I saw then the desolate, arid plains that had appeared in my visions, the world reduced to dust as the wolves ran across it.
“Whoever commands their number, he is no rabid wolf. He has a plan. He has allies.”
“The Morrigan…” I said.
“What?”
“The Morrigan,” I repeated. “I could hear her when we were fighting. He feeds her death and destruction, and she grows more powerful. More powerful than the other aspects of the goddess. Pepin said that they were out of balance, the different aspects of the goddess, that ‘Granny’ was no longer the gentle usherer of souls into the afterlife.”

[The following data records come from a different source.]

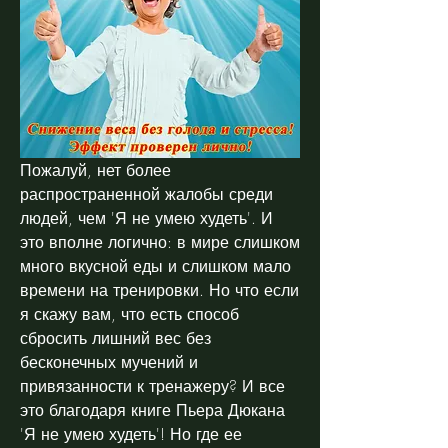
Пожалуй, нет более 
распространенной жалобы среди 
людей, чем 'Я не умею худеть'. И 
это вполне логично: в мире слишком 
много вкусной еды и слишком мало 
времени на тренировки. Но что если 
я скажу вам, что есть способ 
сбросить лишний вес без 
бесконечных мучений и 
привязанности к тренажеру? И все 
это благодаря книге Пьера Дюкана 
'Я не умею худеть'! Но где ее 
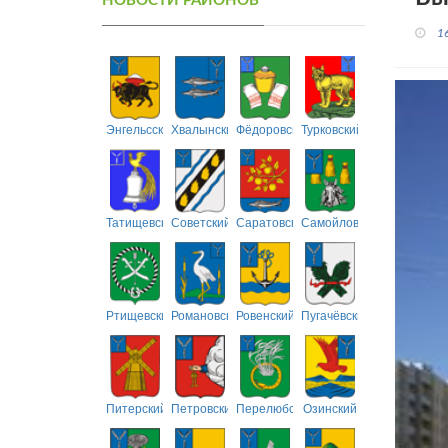
НОВОСТИ РАЙОНОВ
1
Энгельсский
Хвалынский
Фёдоровский
Турковский
Татищевский
Советский
Саратовский
Самойловский
Ртищевский
Романовский
Ровенский
Пугачёвский
Питерский
Петровский
Перелюбский
Озинский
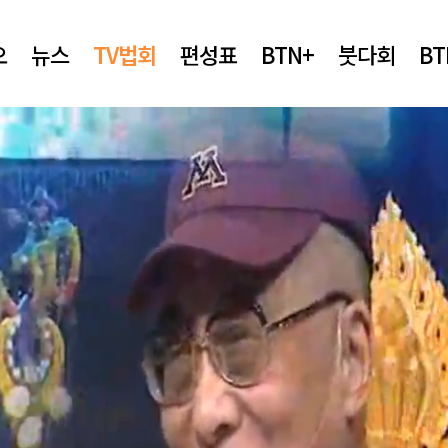
오
뉴스
TV법회
편성표
BTN+
붓다회
B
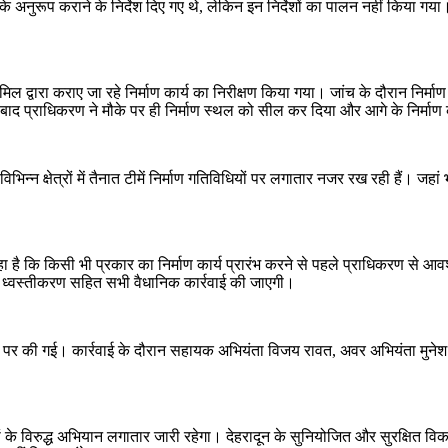
मों के अनुरूप कराने के निर्देश दिए गए थे, लेकिन इन निर्देशों का पालन नहीं किया ग
मिल द्वारा कराए जा रहे निर्माण कार्य का निरीक्षण किया गया। जांच के दौरान निर्मा
 बाद प्राधिकरण ने मौके पर ही निर्माण स्थल को सील कर दिया और आगे के निर्माण
िभिन्न क्षेत्रों में तैनात टीमें निर्माण गतिविधियों पर लगातार नजर रख रही हैं। ज
 कहा है कि किसी भी प्रकार का निर्माण कार्य प्रारंभ करने से पहले प्राधिकरण से आव
ग, ध्वस्तीकरण सहित सभी वैधानिक कार्रवाई की जाएगी।
आदेशों पर की गई। कार्रवाई के दौरान सहायक अभियंता विजय रावत, अवर अभियंता मुन
माणों के विरुद्ध अभियान लगातार जारी रहेगा। देहरादून के सुनियोजित और सुरक्षित 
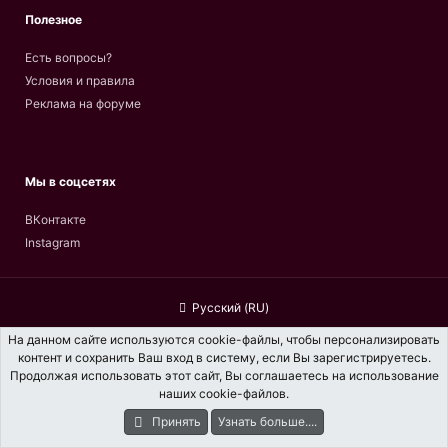
Полезное
Есть вопросы?
Условия и правила
Реклама на форуме
Мы в соцсетях
ВКонтакте
Instagram
Русский (RU)
Обратная связь
Условия и правила
На данном сайте используются cookie-файлы, чтобы персонализировать
контент и сохранить Ваш вход в систему, если Вы зарегистрируетесь.
Политика конфиденциальности
Помощь
Главная
R
Продолжая использовать этот сайт, Вы соглашаетесь на использование
S
наших cookie-файлов.
S
Принять
Узнать больше....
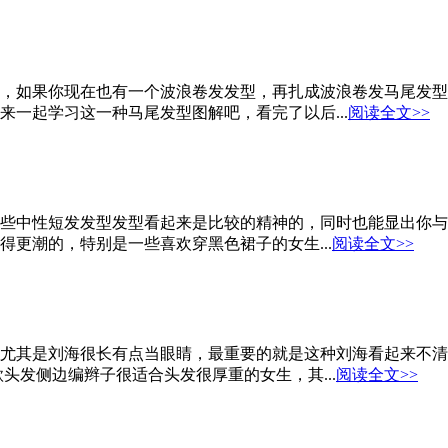
，如果你现在也有一个波浪卷发发型，再扎成波浪卷发马尾发型
一起学习这一种马尾发型图解吧，看完了以后...
阅读全文>>
些中性短发发型发型看起来是比较的精神的，同时也能显出你与
更潮的，特别是一些喜欢穿黑色裙子的女生...
阅读全文>>
尤其是刘海很长有点当眼睛，最重要的就是这种刘海看起来不清
头发侧边编辫子很适合头发很厚重的女生，其...
阅读全文>>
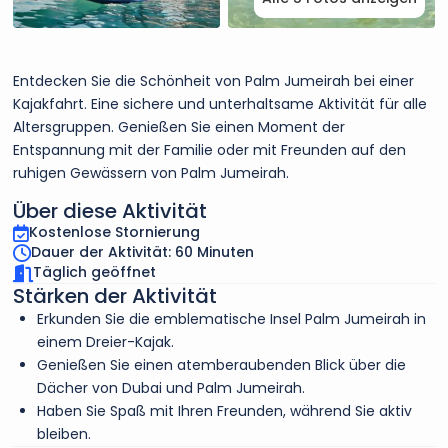
Entdecken Sie die Schönheit von Palm Jumeirah bei einer
Kajakfahrt. Eine sichere und unterhaltsame Aktivität für alle
Altersgruppen. Genießen Sie einen Moment der
Entspannung mit der Familie oder mit Freunden auf den
ruhigen Gewässern von Palm Jumeirah.
Über diese Aktivität
Kostenlose Stornierung
Dauer der Aktivität: 60 Minuten
Täglich geöffnet
Stärken der Aktivität
Erkunden Sie die emblematische Insel Palm Jumeirah in
einem Dreier-Kajak.
Genießen Sie einen atemberaubenden Blick über die
Dächer von Dubai und Palm Jumeirah.
Haben Sie Spaß mit Ihren Freunden, während Sie aktiv
bleiben.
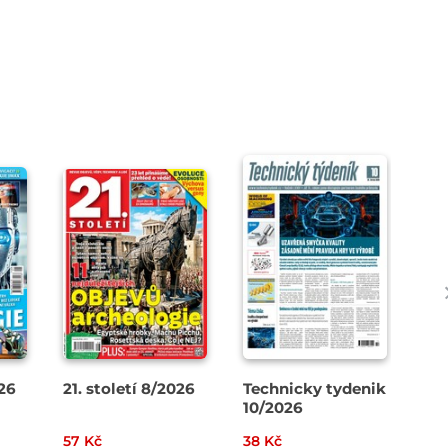
26
21. století 8/2026
Technicky tydenik
Zá
10/2026
7-
57 Kč
38 Kč
99 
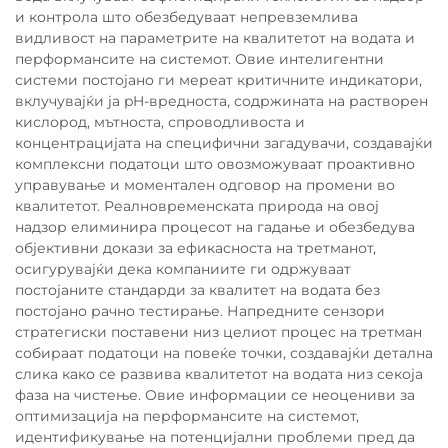
и контрола што обезбедуваат непревземлива
видливост на параметрите на квалитетот на водата и
перформансите на системот. Овие интелигентни
системи постојано ги мереат критичните индикатори,
вклучувајќи ја pH-вредноста, содржината на растворен
кислород, мътноста, спроводливоста и
концентрацијата на специфични загадувачи, создавајќи
комплексни податоци што овозможуваат проактивно
управување и моментален одговор на промени во
квалитетот. Реалновременската природа на овој
надзор елиминира процесот на гадање и обезбедува
објективни докази за ефикасноста на третманот,
осигурувајќи дека компаниите ги одржуваат
постојаните стандарди за квалитет на водата без
постојано рачно тестирање. Напредните сензори
стратегиски поставени низ целиот процес на третман
собираат податоци на повеќе точки, создавајќи детална
слика како се развива квалитетот на водата низ секоја
фаза на чистење. Овие информации се неоцениви за
оптимизација на перформансите на системот,
идентификување на потенцијални проблеми пред да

“And so you see the challenges ahead for all five of you,” Nordred said. “Usurp the pretender queen. Take the throne. Rally Strelae for the fight that’s coming or…”
“Or?” Dane said sharply.
Nordred smiled then, but his eyes went wide and staring. “Civilisations have risen and failed so many times over. When our people first came here, the goddess already resided in Snowmere, and she will remain long after we’ve gone. This could be the beginning of something or the end. We don’t know, but I do know this…” He blinked then, coming back to the conversation. “I’ll train no more potential queens. I’ve been gifted an extended lifetime to do just that, but my time now is done.”
He got to his feet and looked down at the lot of us.
“I’ll keep about my business, collecting up young men and training them to fight, so when you take the throne, you’ll have the best army I can muster as my last gift to you.”
“But that’s it,” I said, my voice breaking as I said the words. “You won’t stand by my side and advise me on what to do if I manage to take the throne. You won’t train me anymore.”
Leaving the keep, walking out on my broken father, none of that had hurt, not like this. I stared at the man, only able to take in small parts of him at a time. Those big, broad hands that had gently shifted my body until it took the right form, that broad chest that I’d flung myself against, sobbing too many times and those eyes that seemed to see all of me, right the way down to my soul.
Just like they did now.
“You want me around because none of the people that should’ve cared for you did, Darcy,” Nordred said, “not from any real need. You proved that yesterday. You’ll find Pepin in the city and when you do, you’ll get her to train you. She’s the one with the lessons now, lass, not me. I’ve loved every single one of the girls I’ve helped train, even if they were in my care for mere days or weeks, but…” He smiled then, the lines around his eyes creasing. “But none more than you. You’re the spit of Eleanor, with all of her pride and strength, and more besides. I’ve taught you everything I know. Trust in that, in yourself.”
When he pulled away from the table, I wanted to scream, and when he ambled away, my nails dug into the table top. I choked back a shout, one where I begged, pleaded for him to stay. But I didn’t. In the past, this would’ve been the moment when my chest tightened and my lungs seized, not letting air in or out, but not now. I didn’t get that relief. I was forced to keep breathing, one breath after the other, and just keep going, and with it came a pain that dazzled me.
“Darcy…”
My eyes jerked up at the sound of my name and when they did, I stared into Gael’s eyes, a world of understanding there. I was tired, weak, not feeling like I was up to anything that Nordred just described, which was why I did this. I launched myself at my mate, wrapping my arms around him and burying my face in his hair, just breathing him in with great noisy gulps as the tears came.